THE TASK:
Without the pictures, output the records below exactly as they are.

Stored data
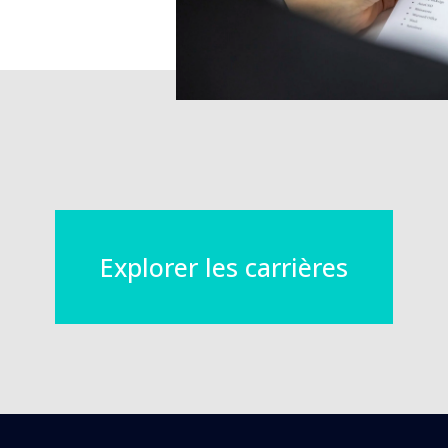
Explorer les carrières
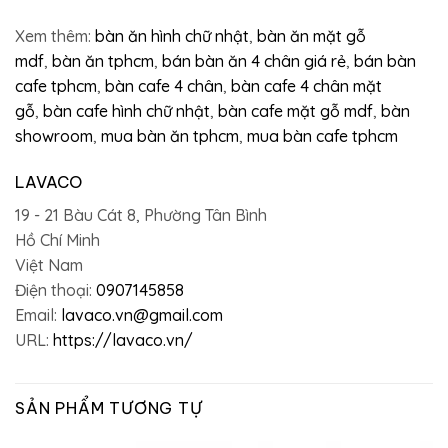
Xem thêm:
bàn ăn hình chữ nhật
,
bàn ăn mặt gỗ
mdf
,
bàn ăn tphcm
,
bán bàn ăn 4 chân giá rẻ
,
bán bàn
cafe tphcm
,
bàn cafe 4 chân
,
bàn cafe 4 chân mặt
gỗ
,
bàn cafe hình chữ nhật
,
bàn cafe mặt gỗ mdf
,
bàn
showroom
,
mua bàn ăn tphcm
,
mua bàn cafe tphcm
LAVACO
19 - 21 Bàu Cát 8, Phường Tân Bình
Hồ Chí Minh
Việt Nam
Điện thoại:
0907145858
Email:
lavaco.vn@gmail.com
URL:
https://lavaco.vn/
SẢN PHẨM TƯƠNG TỰ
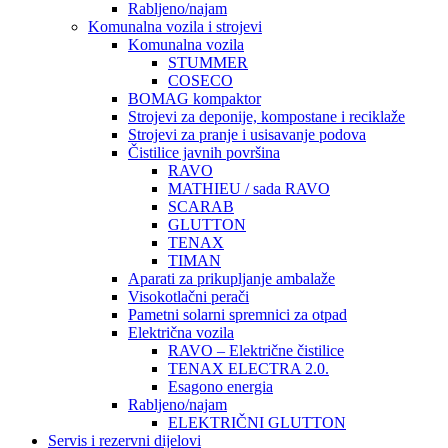
Rabljeno/najam
Komunalna vozila i strojevi
Komunalna vozila
STUMMER
COSECO
BOMAG kompaktor
Strojevi za deponije, kompostane i reciklaže
Strojevi za pranje i usisavanje podova
Čistilice javnih površina
RAVO
MATHIEU / sada RAVO
SCARAB
GLUTTON
TENAX
TIMAN
Aparati za prikupljanje ambalaže
Visokotlačni perači
Pametni solarni spremnici za otpad
Električna vozila
RAVO – Električne čistilice
TENAX ELECTRA 2.0.
Esagono energia
Rabljeno/najam
ELEKTRIČNI GLUTTON
Servis i rezervni dijelovi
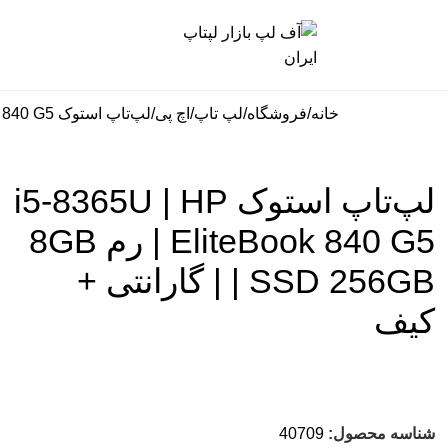
خانه
فروشگاه
لپ تاپ
اچ پی
لپ‌تاپ استوک i5-8365U | HP EliteBook 840 G5 | رم 8GB | SSD 256GB | گارانتی + کیف
لپ‌تاپ استوک i5-8365U | HP
EliteBook 840 G5 | رم 8GB
| SSD 256GB | گارانتی +
کیف
شناسه محصول:
40709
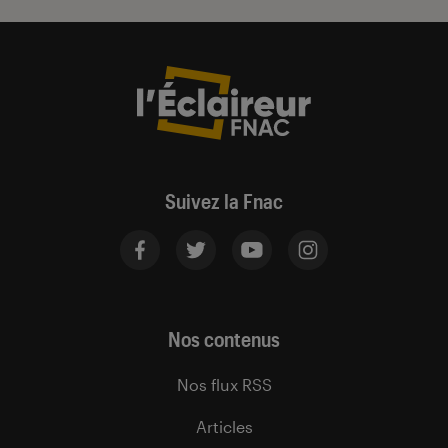
Suivez la Fnac
Nos contenus
Nos flux RSS
Articles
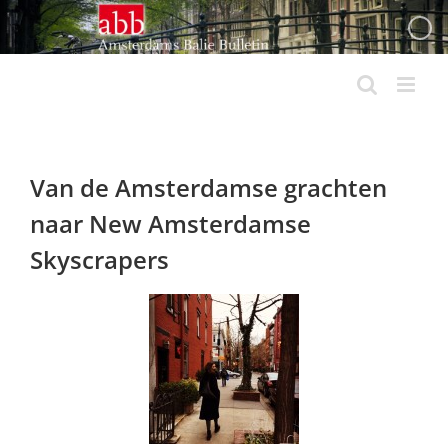
Ga
naar
inhoud
Van de Amsterdamse grachten
naar New Amsterdamse
Skyscrapers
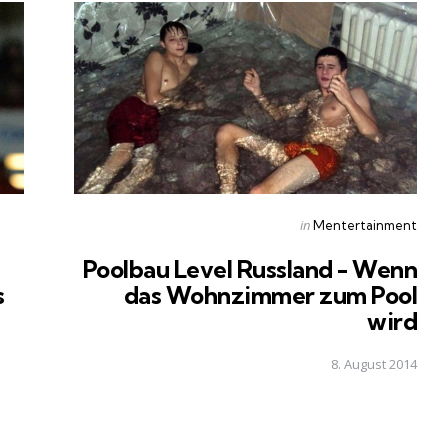
Posted
in
Mentertainment
in
Poolbau Level Russland - Wenn
s
das Wohnzimmer zum Pool
wird
8. August 2014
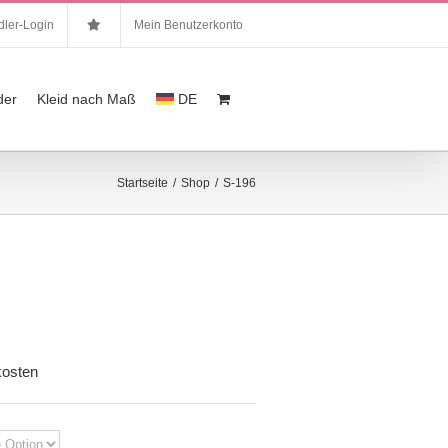
ler-Login
Mein Benutzerkonto
der
Kleid nach Maß
DE
Startseite
/
Shop
/
S-196
kosten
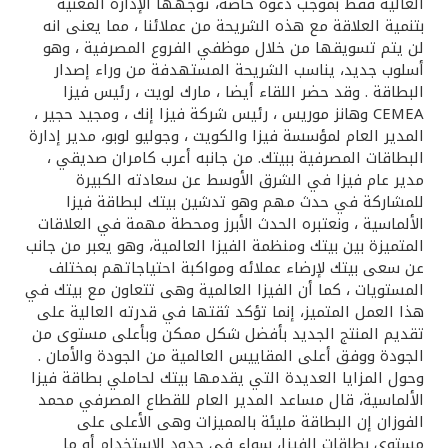
تركيا
العالية فقط بموجب دعوة خاصة، توجهها الإدارة المعنية
بتنمية العلاقة مع هذه الشريحة من عملائنا ، مما يعنى انه
لن يتم تسويقها من خلال موظفي الفروع المصرفية ، وهو
مصر
أسلوب جديد، يناسب الشريحة المستهدفة من وراء إصدار
البطاقة . وقد حضر اللقاء أيضا ، مارك لويت ، رئيس فيزا
المملكة المتحدة
CEMEA وهانز موريس ، رئيس شركة فيزا إنك ، ومجيد حجير ،
المدير العام لمؤسسة فيزا والكويت ، وجوليو لوبو، مدير إدارة
البطاقات المصرفية ببيتك. من جانبه أعرب كامران صديقي ،
مملكة البحرين
مدير عام فيزا في الشرق الأوسط عن سعادته الكبيرة
للمشاركة في حدث مهم وهو تدشين بيتك لبطاقة فيزا
الألماسية ، ونعتبره الحدث الأبرز ومحطة مهمة في العلاقات
المتميزة بين بيتك ومنظمة الفيزا العالمية، وهو يعبر من جانب
عن سعى بيتك لإرضاء عملائه ومواكبة احتياجاتهم بمختلف
المستويات ، كما أن الفيزا العالمية وهى تتعاون مع بيتك في
هذا العمل المتميز، إنما تؤكد ثقتها في قدرته العالية على
تقديم المنتج الجديد بأفضل شكل ممكن وبأعلى مستوى من
الجودة ووفق أعلى المقاييس العالمية من الجودة والأمان .
وحول المزايا العديدة التي يقدمها بيتك لحاملي بطاقة فيزا
الألماسية، قال مساعد المدير العام للقطاع المصرفي محمد
الفوزان إن البطاقة مليئة بالمميزات وهى الأعلى على
مستوى بطاقات الفيزا، سواء في حدود الاستخدام أو ما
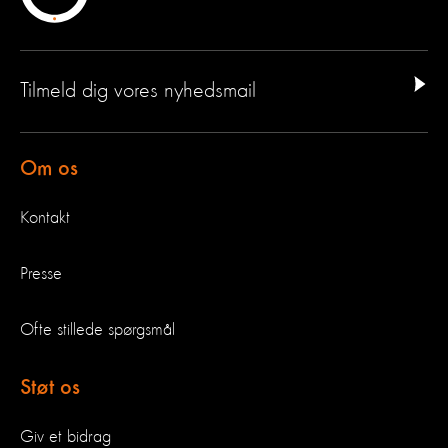
Tilmeld dig vores nyhedsmail
Om os
Kontakt
Presse
Ofte stillede spørgsmål
Støt os
Giv et bidrag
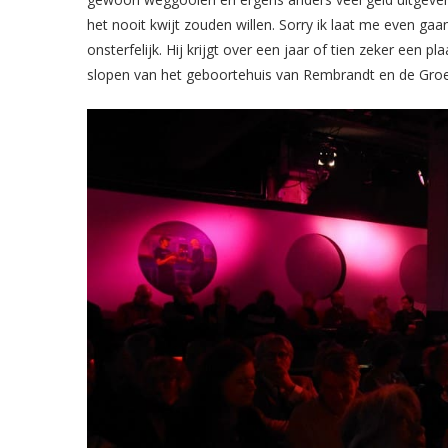
het nooit kwijt zouden willen. Sorry ik laat me even gaa
onsterfelijk. Hij krijgt over een jaar of tien zeker een pl
slopen van het geboortehuis van Rembrandt en de Gro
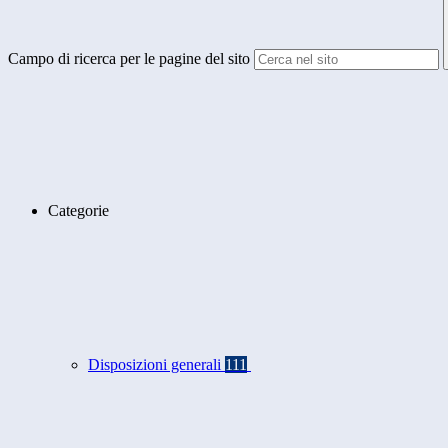
Campo di ricerca per le pagine del sito
Categorie
Disposizioni generali
111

SOLUTION TO THIS EXERCISE:
Explorer les carrières
Xem thêm:
bàn ăn hình chữ nhật
,
bàn ăn mặt gỗ
mdf
,
bàn ăn tphcm
,
bán bàn ăn 4 chân giá rẻ
,
bán bàn
cafe tphcm
,
bàn cafe 4 chân
,
bàn cafe 4 chân mặt
gỗ
,
bàn cafe hình chữ nhật
,
bàn cafe mặt gỗ mdf
,
bàn
showroom
,
mua bàn ăn tphcm
,
mua bàn cafe tphcm
LAVACO
19 - 21 Bàu Cát 8, Phường Tân Bình
Hồ Chí Minh
Việt Nam
Điện thoại:
0907145858
Email:
lavaco.vn@gmail.com
URL:
https://lavaco.vn/
SẢN PHẨM TƯƠNG TỰ
Rabljeno/najam
Komunalna vozila i strojevi
Komunalna vozila
STUMMER
COSECO
BOMAG kompaktor
Strojevi za deponije, kompostane i reciklaže
Strojevi za pranje i usisavanje podova
Čistilice javnih površina
RAVO
MATHIEU / sada RAVO
SCARAB
GLUTTON
TENAX
TIMAN
Aparati za prikupljanje ambalaže
Visokotlačni perači
Pametni solarni spremnici za otpad
Električna vozila
RAVO – Električne čistilice
TENAX ELECTRA 2.0.
Esagono energia
Rabljeno/najam
ELEKTRIČNI GLUTTON
Servis i rezervni dijelovi
خانه
فروشگاه
لپ تاپ
اچ پی
لپ‌تاپ استوک i5-8365U | HP EliteBook 840 G5 | رم 8GB | SSD 256GB | گارانتی + کیف
لپ‌تاپ استوک i5-8365U | HP
EliteBook 840 G5 | رم 8GB
| SSD 256GB | گارانتی +
کیف
شناسه محصول:
40709
Suivez la Fnac
Nos contenus
Nos flux RSS
Articles
Ga
naar
inhoud
Van de Amsterdamse grachten
naar New Amsterdamse
Skyscrapers
Posted
in
Mentertainment
in
Poolbau Level Russland - Wenn
s
das Wohnzimmer zum Pool
wird
8. August 2014
ler-Login
Mein Benutzerkonto
der
Kleid nach Maß
DE
Startseite
/
Shop
/
S-196
kosten
تركيا
العالية فقط بموجب دعوة خاصة، توجهها الإدارة المعنية
بتنمية العلاقة مع هذه الشريحة من عملائنا ، مما يعنى انه
لن يتم تسويقها من خلال موظفي الفروع المصرفية ، وهو
مصر
أسلوب جديد، يناسب الشريحة المستهدفة من وراء إصدار
البطاقة . وقد حضر اللقاء أيضا ، مارك لويت ، رئيس فيزا
المملكة المتحدة
CEMEA وهانز موريس ، رئيس شركة فيزا إنك ، ومجيد حجير ،
المدير العام لمؤسسة فيزا والكويت ، وجوليو لوبو، مدير إدارة
البطاقات المصرفية ببيتك. من جانبه أعرب كامران صديقي ،
مملكة البحرين
مدير عام فيزا في الشرق الأوسط عن سعادته الكبيرة
للمشاركة في حدث مهم وهو تدشين بيتك لبطاقة فيزا
الألماسية ، ونعتبره الحدث الأبرز ومحطة مهمة في العلاقات
المتميزة بين بيتك ومنظمة الفيزا العالمية، وهو يعبر من جانب
عن سعى بيتك لإرضاء عملائه ومواكبة احتياجاتهم بمختلف
المستويات ، كما أن الفيزا العالمية وهى تتعاون مع بيتك في
هذا العمل المتميز، إنما تؤكد ثقتها في قدرته العالية على
تقديم المنتج الجديد بأفضل شكل ممكن وبأعلى مستوى من
الجودة ووفق أعلى المقاييس العالمية من الجودة والأمان .
وحول المزايا العديدة التي يقدمها بيتك لحاملي بطاقة فيزا
الألماسية، قال مساعد المدير العام للقطاع المصرفي محمد
الفوزان إن البطاقة مليئة بالمميزات وهى الأعلى على
مستوى بطاقات الفيزا، سواء في حدود الاستخدام أو ما
Tilmeld dig vores nyhedsmail
Om os
Kontakt
Presse
Ofte stillede spørgsmål
Støt os
Giv et bidrag
het nooit kwijt zouden willen. Sorry ik laat me even gaa
onsterfelijk. Hij krijgt over een jaar of tien zeker een pl
slopen van het geboortehuis van Rembrandt en de Gro
Campo di ricerca per le pagine del sito
Categorie
Disposizioni generali
111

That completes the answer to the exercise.